Re: AI boxing

From: James Higgins (
Date: Sat Jul 27 2002 - 16:40:08 MDT

outlawpoet - wrote:
> The challenge is not to design
> a perfect prison or vault, but to create an AI that we can trust to some
> reasonable degree, whether through character or design. Now character is
> shifty, and while i'd love to trust ver on that, I'm afraid I probably couldn't
> take the chance. So design it is. And at this point, all I've heard are

Yup, and designs are sketchy at best so far...

> Asimov Law-type injunctions, Friendly Goalsystems, and Goertzel's Novamente's
> FriendlyNode thingey. Of those, Friendliness(a la Yudkowsky) and perhaps
> Goertzel's sytem are the only types I think would survive, although i'd
> have to see more of the documentation on both in their specific instances
> of course.

As far as I know Eliezer doesn't have a complete AI design yet, so it
isn't practicle to analyze his approach yet. Ben doesn't have the
Friendliness thing fully worked out.

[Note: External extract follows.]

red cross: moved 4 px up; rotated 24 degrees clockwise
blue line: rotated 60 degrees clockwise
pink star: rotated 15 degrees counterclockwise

So both need more work and study...

> Most other schemes depend on determining the character of the
> AI, which is so insanely dangerous and ill omened, I hardly have words for
> it. (well, of course I have words for it, I just told you some, don't let
> my propensity for hyperbole scare you off, it's just really really a bad
> idea) An AI will not be a person like a human is. It's personality and goals
> are likely to follow rules unintuitive and alien to us. Our social reflexes
> are entirely inappropriate. And very misleading, as the AI boxing experiment
> illustrates. Absolutely none of the participants let the AI out for the
> right reasons, and I believe that to be because the right reasons can't
> be determined by interaction at that stage and in that medium.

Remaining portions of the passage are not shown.